H31J-0770:
Scalable Reduced-order Models for Fine-resolution Hydrologic Simulations
Abstract:
Fine-resolution descriptions of hydrologic variables are desirable for an improved investigation of regional-scale and watershed-scale phenomena. For example, fine-resolution soil moisture allows biogeochemical processes to be modeled at the desired mechanistic scales. However, direct deterministic simulations of fine-resolution land surface variables present many challenges, a prominent one of which is the high computational cost. To address this challenge, we propose the use of reduced-order modeling techniques, such as Gaussian process regression and polynomial chaos expansion, to directly emulate fine-resolution models.

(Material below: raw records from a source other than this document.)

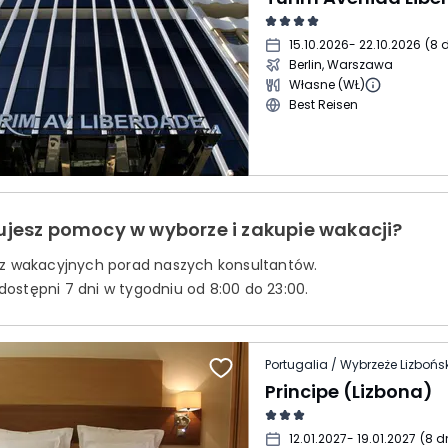
15.10.2026
- 22.10.2026
(
8 d
Berlin, Warszawa
Własne (WŁ)
Best Reisen
ujesz pomocy w wyborze i zakupie wakacji?
 z wakacyjnych porad naszych konsultantów.
ostępni 7 dni w tygodniu od 8:00 do 23:00.
Portugalia / Wybrzeże Lizbońsk
Principe (Lizbona)
12.01.2027
- 19.01.2027
(
8 d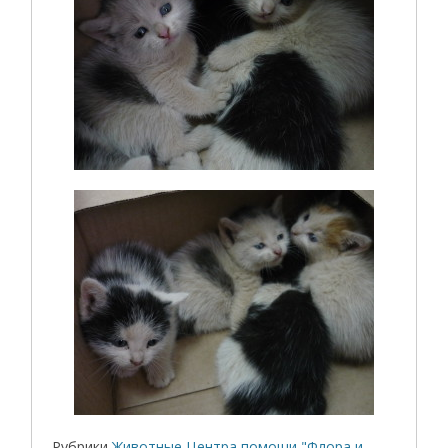
Рубрики
Животные Центра помощи "Флора и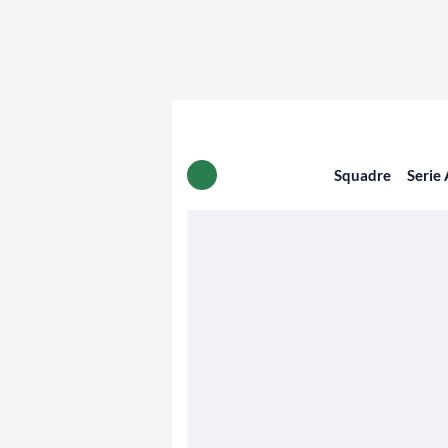
Squadre
Serie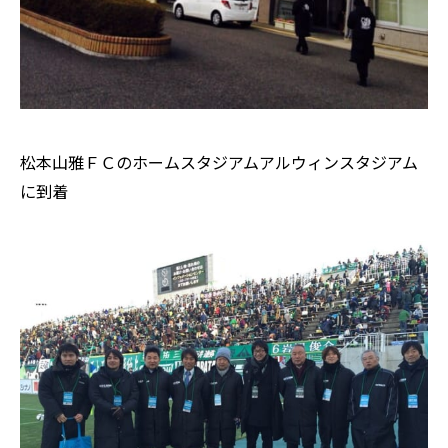
松本山雅ＦＣのホームスタジアムアルウィンスタジアム
に到着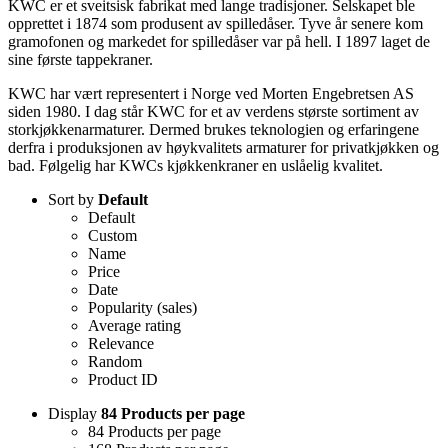
KWC er et sveitsisk fabrikat med lange tradisjoner. Selskapet ble
opprettet i 1874 som produsent av spilledåser. Tyve år senere kom
gramofonen og markedet for spilledåser var på hell. I 1897 laget de
sine første tappekraner.
KWC har vært representert i Norge ved Morten Engebretsen AS
siden 1980. I dag står KWC for et av verdens største sortiment av
storkjøkkenarmaturer. Dermed brukes teknologien og erfaringene
derfra i produksjonen av høykvalitets armaturer for privatkjøkken og
bad. Følgelig har KWCs kjøkkenkraner en uslåelig kvalitet.
Sort by
Default
Default
Custom
Name
Price
Date
Popularity (sales)
Average rating
Relevance
Random
Product ID
Display
84 Products per page
84 Products per page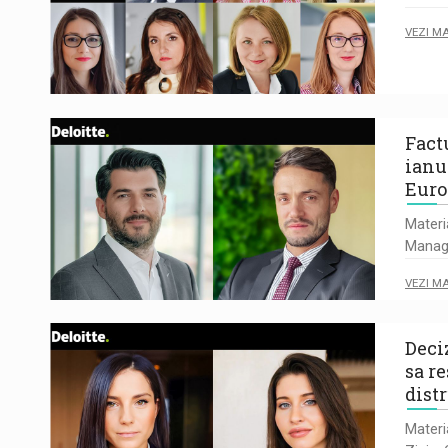
VEZI M
Factu
ianu
Euro
Materi
Manage
VEZI M
Deci
sa r
dist
Mater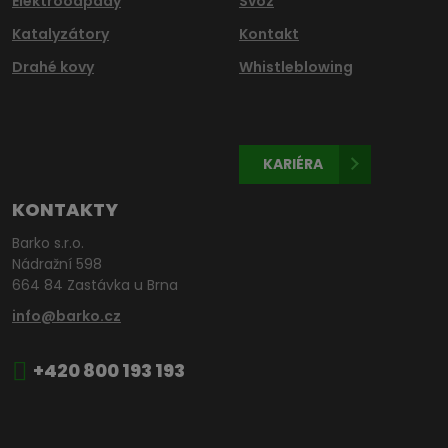
Elektroodpady
Svoz
Katalyzátory
Kontakt
Drahé kovy
Whistleblowing
KARIÉRA
KONTAKTY
Barko s.r.o.
Nádražní 598
664 84 Zastávka u Brna
info@barko.cz
+420 800 193 193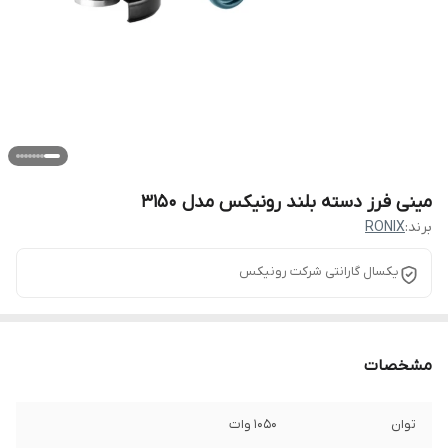
مینی فرز دسته بلند رونیکس مدل 3150
برند:
RONIX
یکسال گارانتی شرکت رونیکس
مشخصات
توان
1050 وات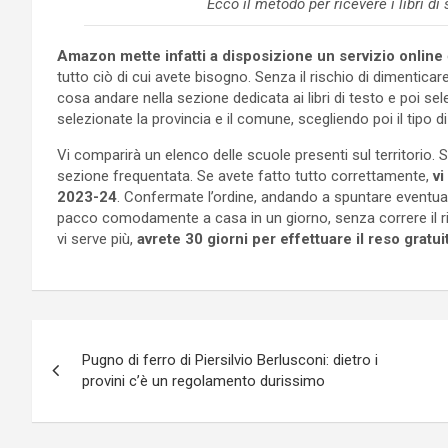
Ecco il metodo per ricevere i libri d
Amazon mette infatti a disposizione un servizio online
tutto ciò di cui avete bisogno. Senza il rischio di dimentica
cosa andare nella sezione dedicata ai libri di testo e poi s
selezionate la provincia e il comune, scegliendo poi il tipo d
Vi comparirà un elenco delle scuole presenti sul territorio. Sc
sezione frequentata. Se avete fatto tutto correttamente,
vi
2023-24
. Confermate l’ordine, andando a spuntare eventuali t
pacco comodamente a casa in un giorno, senza correre il ris
vi serve più,
avrete 30 giorni per effettuare il reso gratu
Navigazione
Pugno di ferro di Piersilvio Berlusconi: dietro i
articoli
provini c’è un regolamento durissimo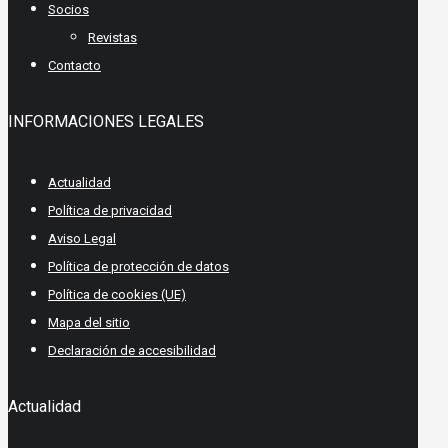
Socios
Revistas
Contacto
INFORMACIONES LEGALES
Actualidad
Política de privacidad
Aviso Legal
Política de protección de datos
Política de cookies (UE)
Mapa del sitio
Declaración de accesibilidad
Actualidad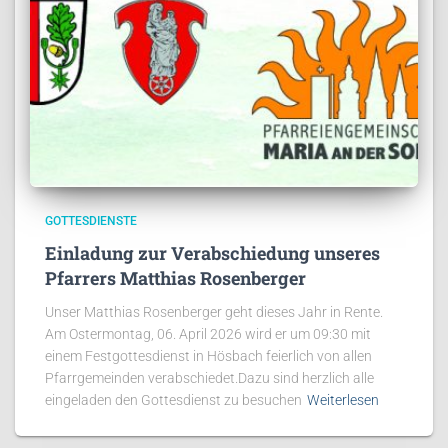
GOTTESDIENSTE
Einladung zur Verabschiedung unseres
Pfarrers Matthias Rosenberger
Unser Matthias Rosenberger geht dieses Jahr in Rente.
Am Ostermontag, 06. April 2026 wird er um 09:30 mit
einem Festgottesdienst in Hösbach feierlich von allen
Pfarrgemeinden verabschiedet.Dazu sind herzlich alle
eingeladen den Gottesdienst zu besuchen
Weiterlesen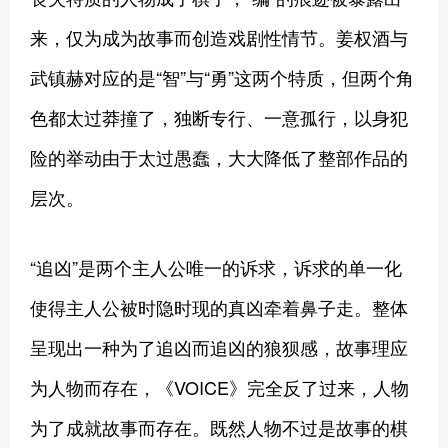
来，仅为成为故事而创造戏剧性情节。姜权酒与
武镇赫对应的是“智”与“勇”这两个特质，但两个角
色都太过莽撞了，独断专行、一意孤行，以身犯
险的举动由于太过愚蠢，大大降低了整部作品的
层次。
“追凶”是两个主人公唯一的诉求，诉求的单一化
使得主人公被时隐时现的真凶牵着鼻子走。整体
呈现出一种为了追凶而追凶的狼狈感，故事理应
为人物而存在，《VOICE》完全反了过来，人物
为了成就故事而存在。既然人物不过是故事的棋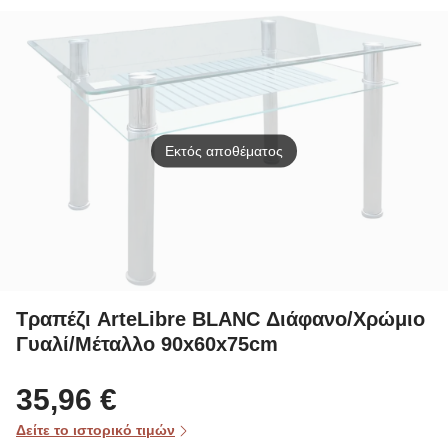
Eclip
Grey
Εκτός αποθέματος
Τραπέζι ArteLibre BLANC Διάφανο/Χρώμιο
Γυαλί/Μέταλλο 90x60x75cm
35,96 €
Δείτε το ιστορικό τιμών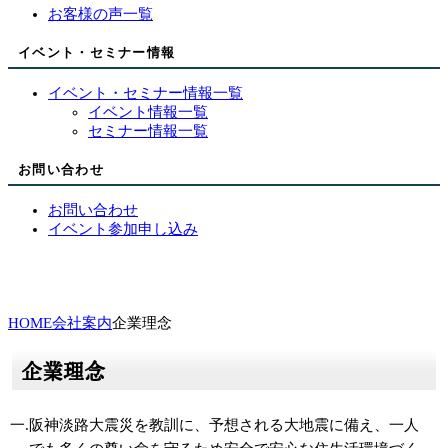
お客様の声一覧
イベント・セミナー情報
イベント・セミナー情報一覧
イベント情報一覧
セミナー情報一覧
お問い合わせ
お問い合わせ
イベント参加申し込み
HOME
会社案内
企業理念
企業理念
一.阪神淡路大震災を教訓に、予想される大地震に備え、一人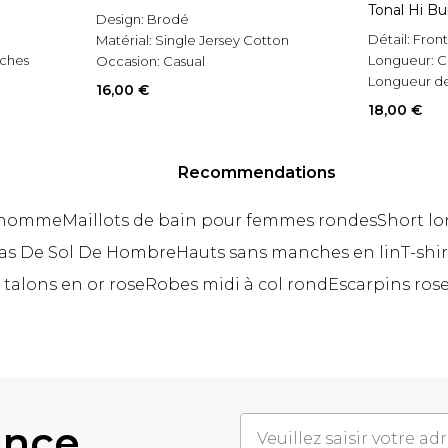
Tonal Hi Bui
Design:
Brodé
Détail:
Fron
Matérial:
Single Jersey Cotton
ches
Longueur:
C
Occasion:
Casual
Longueur d
16,00 €
courtes
18,00 €
Recommendations
o homme
Maillots de bain pour femmes rondes
Short l
as De Sol De Hombre
Hauts sans manches en lin
T-shi
 talons en or rose
Robes midi à col rond
Escarpins rose
ance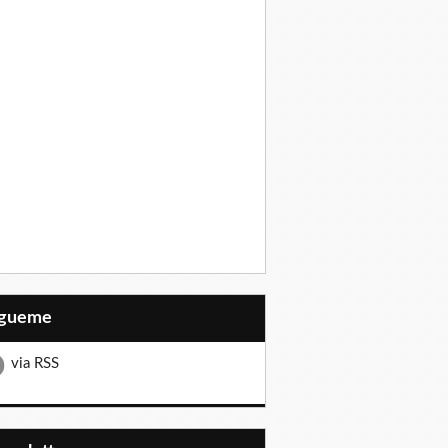
Sígueme
via RSS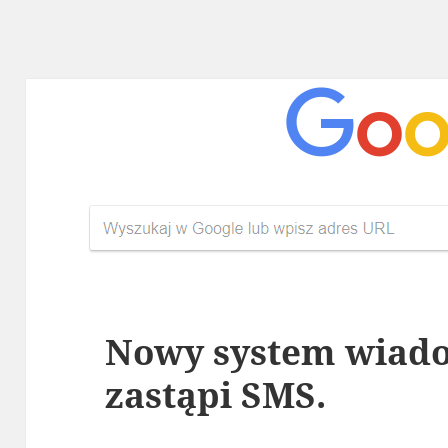
Nowy system wiad
zastąpi SMS.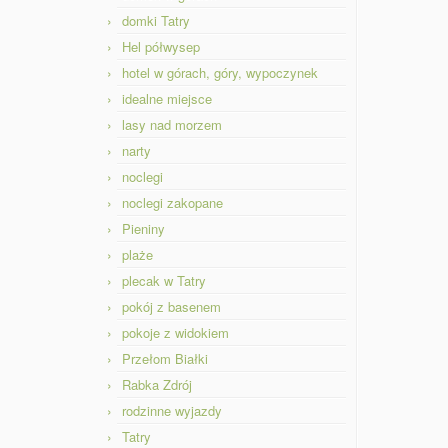
domki Tatry
Hel półwysep
hotel w górach, góry, wypoczynek
idealne miejsce
lasy nad morzem
narty
noclegi
noclegi zakopane
Pieniny
plaże
plecak w Tatry
pokój z basenem
pokoje z widokiem
Przełom Białki
Rabka Zdrój
rodzinne wyjazdy
Tatry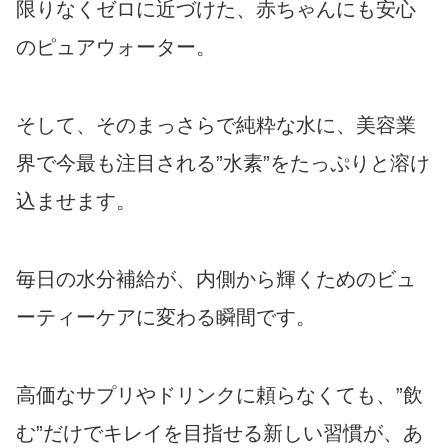
限りなくゼロに近づけた、赤ちゃんにも安心
のピュアウォーター。
そして、そのまっさらで純粋な水に、美容業
界で今最も注目される”水素”をたっぷりと溶け
込ませます。
毎日の水分補給が、内側から輝くためのビュ
ーティーケアに変わる瞬間です。
高価なサプリやドリンクに頼らなくても、”飲
む”だけでキレイを目指せる新しい習慣が、あ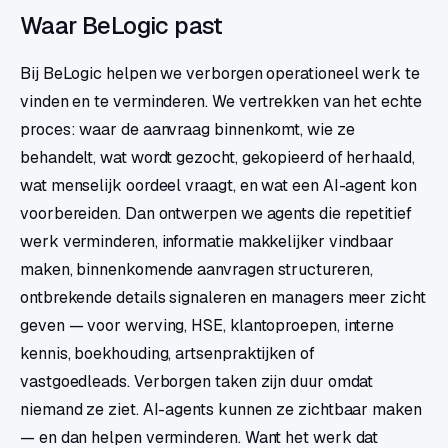
Waar BeLogic past
Bij BeLogic helpen we verborgen operationeel werk te
vinden en te verminderen. We vertrekken van het echte
proces: waar de aanvraag binnenkomt, wie ze
behandelt, wat wordt gezocht, gekopieerd of herhaald,
wat menselijk oordeel vraagt, en wat een AI-agent kon
voorbereiden. Dan ontwerpen we agents die repetitief
werk verminderen, informatie makkelijker vindbaar
maken, binnenkomende aanvragen structureren,
ontbrekende details signaleren en managers meer zicht
geven — voor werving, HSE, klantoproepen, interne
kennis, boekhouding, artsenpraktijken of
vastgoedleads. Verborgen taken zijn duur omdat
niemand ze ziet. AI-agents kunnen ze zichtbaar maken
— en dan helpen verminderen. Want het werk dat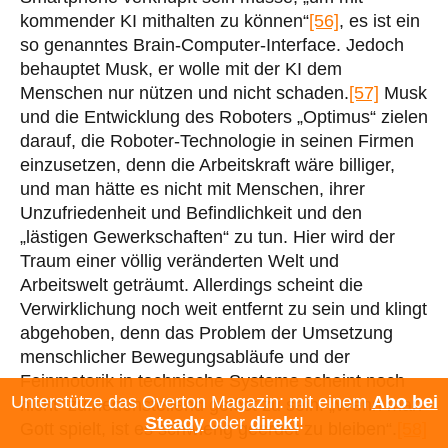
kommender KI mithalten zu können“
[56]
, es ist ein
so genanntes Brain-Computer-Interface. Jedoch
behauptet Musk, er wolle mit der KI dem
Menschen nur nützen und nicht schaden.
[57]
Musk
und die Entwicklung des Roboters „Optimus“ zielen
darauf, die Roboter-Technologie in seinen Firmen
einzusetzen, denn die Arbeitskraft wäre billiger,
und man hätte es nicht mit Menschen, ihrer
Unzufriedenheit und Befindlichkeit und den
„lästigen Gewerkschaften“ zu tun. Hier wird der
Traum einer völlig veränderten Welt und
Arbeitswelt geträumt. Allerdings scheint die
Verwirklichung noch weit entfernt zu sein und klingt
abgehoben, denn das Problem der Umsetzung
menschlicher Bewegungsabläufe und der
Feinmotorik in technische Systeme scheint noch
Unterstütze das Overton Magazin: mit einem
Abo bei
nicht zufriedenstellend gelöst zu sein. „Wenn man
Steady
oder
direkt
!
Gott spielt, ist es schwierig geerdet zu bleiben“.
[58]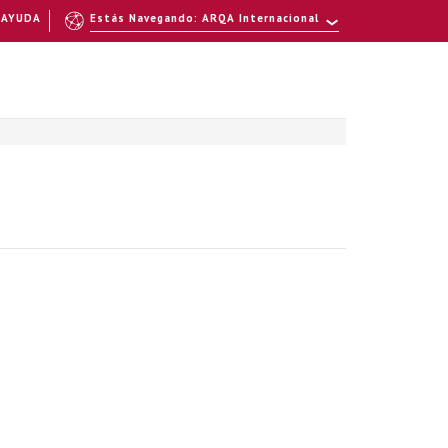
AYUDA
Estás Navegando: ARQA Internacional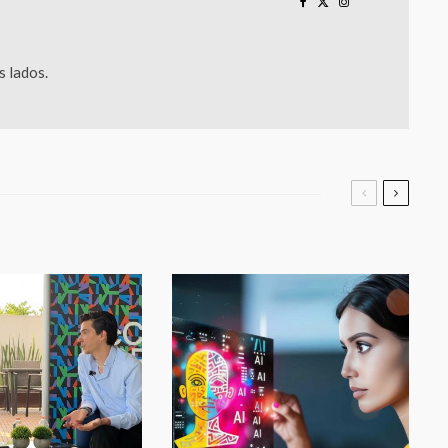
 lados.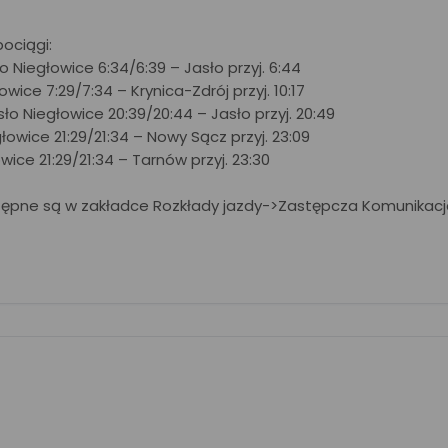
ociągi:
 Niegłowice 6:34/6:39 – Jasło przyj. 6:44
owice 7:29/7:34 – Krynica-Zdrój przyj. 10:17
asło Niegłowice 20:39/20:44 – Jasło przyj. 20:49
głowice 21:29/21:34 – Nowy Sącz przyj. 23:09
owice 21:29/21:34 – Tarnów przyj. 23:30
tępne są w zakładce Rozkłady jazdy->Zastępcza Komunikac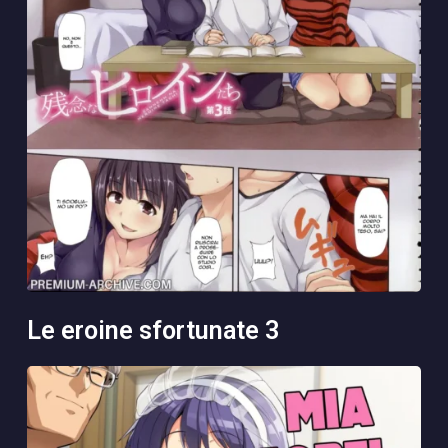
le eroine sfortunate 3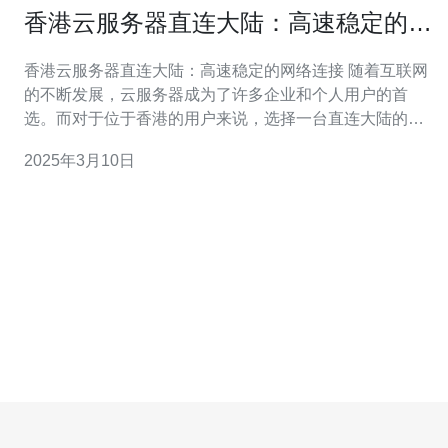
香港云服务器直连大陆：高速稳定的网
络连接
香港云服务器直连大陆：高速稳定的网络连接 随着互联网
的不断发展，云服务器成为了许多企业和个人用户的首
选。而对于位于香港的用户来说，选择一台直连大陆的云
服务器显得尤为重要。本文将介绍香港云服务器直连大陆
2025年3月10日
的优势，以及为何它能够提供高速稳定的网络连接。 香港
云服务器直连大陆相比于传统的互联网连接方式具有许多
优势。首先，直连大陆可以大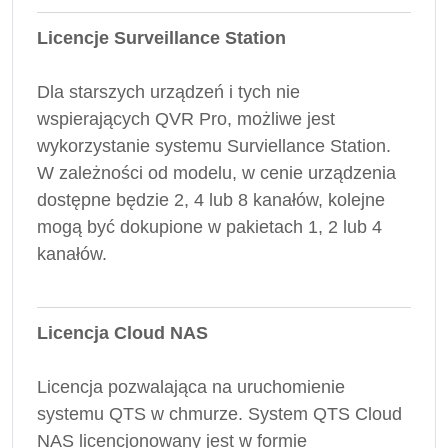
Licencje Surveillance Station
Dla starszych urządzeń i tych nie
wspierających QVR Pro, możliwe jest
wykorzystanie systemu Surviellance Station.
W zależności od modelu, w cenie urządzenia
dostępne będzie 2, 4 lub 8 kanałów, kolejne
mogą być dokupione w pakietach 1, 2 lub 4
kanałów.
Licencja Cloud NAS
Licencja pozwalająca na uruchomienie
systemu QTS w chmurze. System QTS Cloud
NAS licencjonowany jest w formie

Dimension reduction techniques, such as proper orthogonal decomposition method, are further used to improve the efficiency of the resulting reduced order model (ROM). We also develop procedures to efficiently quantify the uncertainties in the ROM solutions.Although ROM, by definition, is computationally efficient, the construction of ROM can be computationally expensive and memory-intensive since we need to use many high-resolution solutions to train the ROM. In addition, high-dimensional regression models can have non-negligible computational demands. To address these computational challenges, we have developed a new parallel and scalable software framework for developing emulators for fine-resolution models. The framework allows ROM to be efficiently constructed from fine-resolution solutions and deployed on high-performance computing platforms. The framework utilizes some existing high-performance computing libraries such as PETSc (Portable, Extensible Toolkit for Scientific Computation), SLEPc (Scalable Library for Eigenvalue Problem Computation) and Elemental.
We will demonstrate the accuracy of the ROMs we developed for two fine-resolution surface-subsurface models and the performance of our software framework.